I first discovered the fictional blog Mormon X when it was only a few posts old. And here I need to leap into a disclaimer because although I did not make the connection for quite a while, I am personally acquainted the anonymous author of this blog—rather well, in fact. The first thing I did when I discovered Mormon X was rush to his Facebook page and leave a link for him.
But it didn’t occur to me that he was him because X, the eponymous blogger, is such a naif I was convinced he was written by an actual current BYU student. And whatever you might say about my friend, you cannot say he is neither naive nor a current BYU student.
Anyway, feel free to allow this information to color your opinion of my review if you are so inclined.
X is a mutant in the X-Men sense of the word. He attends BYU in the midst of a culture war the Church is deeply involved in. Of course, if you know the X-Men, it will not surprise you to learn that the Church is against mutants, finds their powers a not-from-God perversion of the priesthood, does not desire mutants to even marry. X accepts this, but it does lead to challenges for him.
The unmistakable parallel is to the current culture wars fixed around gay marriage. In fact, since the blog is being written in realtime, it can refer to ongoing events such as yesterday’s guest shoutout by X’s girlfriend to “all the mutant couples out there who lost your right to be married this week.” It’s a good thing X is such an innocent (though it’s hard for him to maintain his spiritual simplicity within this milieu) because otherwise the occasional hamhanded connection to What’s Happening Now would be harder to accept.
That said, I should point out that this is absolutely the tradition of mutant comics, which, when they began, were bald allegorical commentary on the race issues in the early 1960s.
So it’s not just okay for Mormon X to be “political”—it’s the only appropriate choice for the genre. It’s the whole POINT of mutant stories. So get over it. It’s like complaining that an epic seems to wallow in Great Man Theory. The only real question is how well does Mormon X engage in these societal issues?
In its 45 posts since November, I have to say pretty well.
The story must start by both establishing its protagonist and the world in which he lives. X (a blogonym, natch) is personable and likable and a tad self-loathing—an early-twenties kid easy to relate to—and his world is just superhero-y enough and just like our world enough to make finding your footing easily. He starts a blog to talk about things he can’t talk about (being a mutant, cute girls) and like many blogging neophytes discovers that it’s pretty easily to out yourself online. But early reactions from those who discover his identity are positive and kind. Then, with things going so well, he asks a cute girl on a date and it’s one of the cutest darn things I’ve read in some time ending in utter disaster.
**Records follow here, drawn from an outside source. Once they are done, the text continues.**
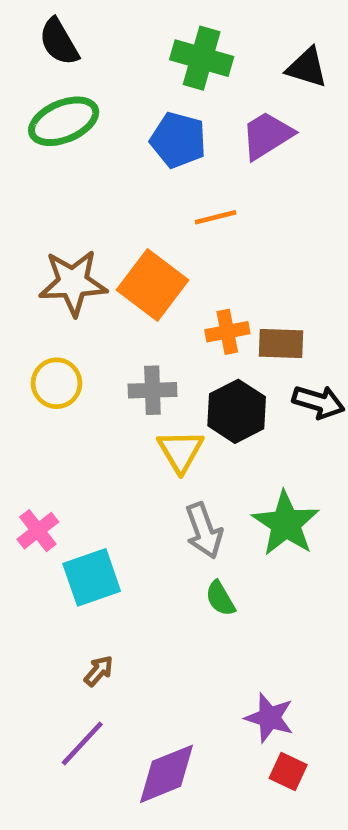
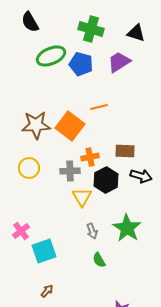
green ellipse: (64, 121) -> (51, 56), moved
orange line: (216, 217) -> (99, 107), moved
orange cross: (227, 332) -> (90, 157), moved
gray arrow: (204, 531) -> (92, 231), size x0.7

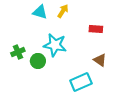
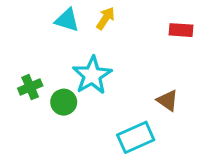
red rectangle: (96, 29) -> (181, 30), moved
cyan star: (55, 45) -> (92, 75), turned 30

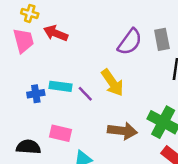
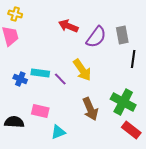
red arrow: (56, 33) -> (68, 26), moved
blue cross: (36, 94) -> (20, 79), turned 32
brown arrow: (122, 131) -> (90, 109), turned 60

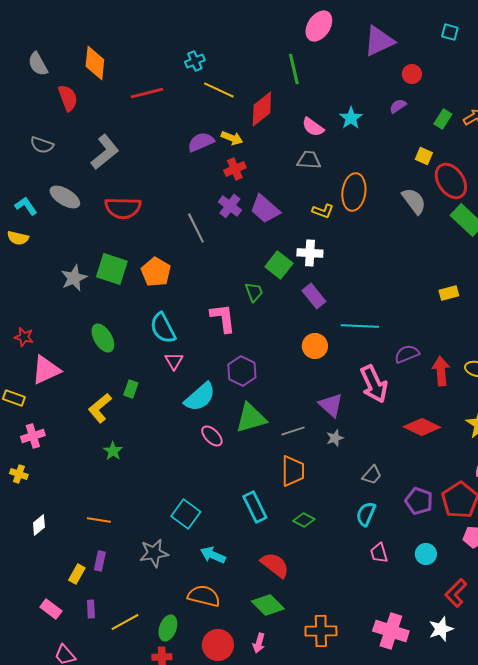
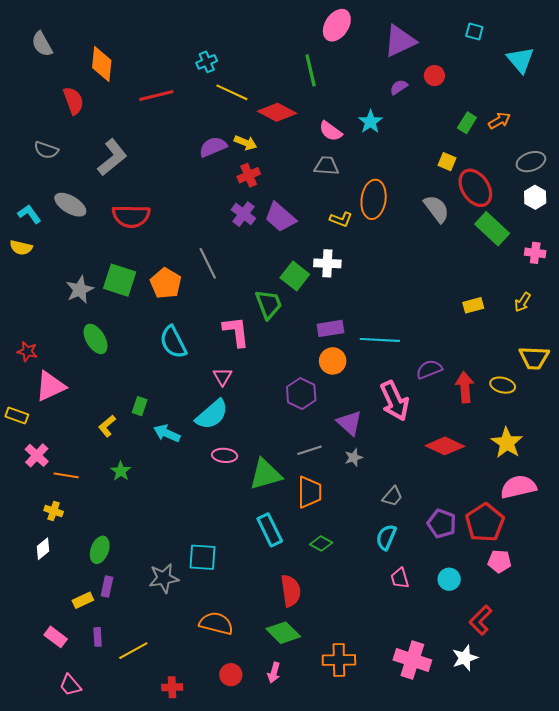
gray semicircle: (38, 64) -> (42, 44), moved
purple semicircle: (398, 106) -> (399, 87), moved
red diamond: (262, 109) -> (277, 112), turned 66
gray line: (196, 228) -> (208, 263), moved
green trapezoid: (254, 292) -> (269, 304), size x1.4
purple rectangle: (314, 296) -> (331, 328), moved, turned -60
green ellipse: (103, 338) -> (95, 339), moved
pink triangle: (174, 361) -> (222, 377), moved
purple hexagon: (242, 371) -> (301, 393), moved
yellow L-shape: (100, 408) -> (107, 426), size x0.7
green triangle: (251, 418) -> (265, 474), moved
pink cross: (33, 436) -> (37, 455), turned -30
pink ellipse: (212, 436) -> (225, 455), turned -40
yellow cross: (19, 474) -> (54, 511), moved
cyan square: (186, 514) -> (203, 557), moved, turned -32
orange line: (99, 520) -> (66, 475), moved
cyan arrow: (213, 555) -> (167, 433), moved
red semicircle: (275, 565) -> (291, 591), turned 44
yellow rectangle: (77, 574) -> (83, 600), turned 36
green ellipse: (168, 628) -> (100, 550), moved
red circle: (218, 645) -> (231, 675), size x0.7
Cute girl (her blog designation is Lucy) gets a severe comeuppance that can seem a bit maudlin, but as the story’s progressed, her fate is becoming more than just a point to be made—her story is interacting in important ways with X’s and other characters’ and with the question of priesthood gifts versus mutant perversions.
In short, for something being written on the fly, the crafting of the tale is impressively tight. And although I feel confident predicting some likely plot points, I cannot predict how they will happen or what they will mean. In short, Mormon X is a complex work of fiction, even as it unabashedly embraces obvious genre tropes and points blatantly at political/religious/societal problems.
Of course, like any work-in-progress, it’s hard to say if Mormon X will ultimately arrive someone worth arriving, but, as of now, I feel quite confident declaring the journey worth embarking upon.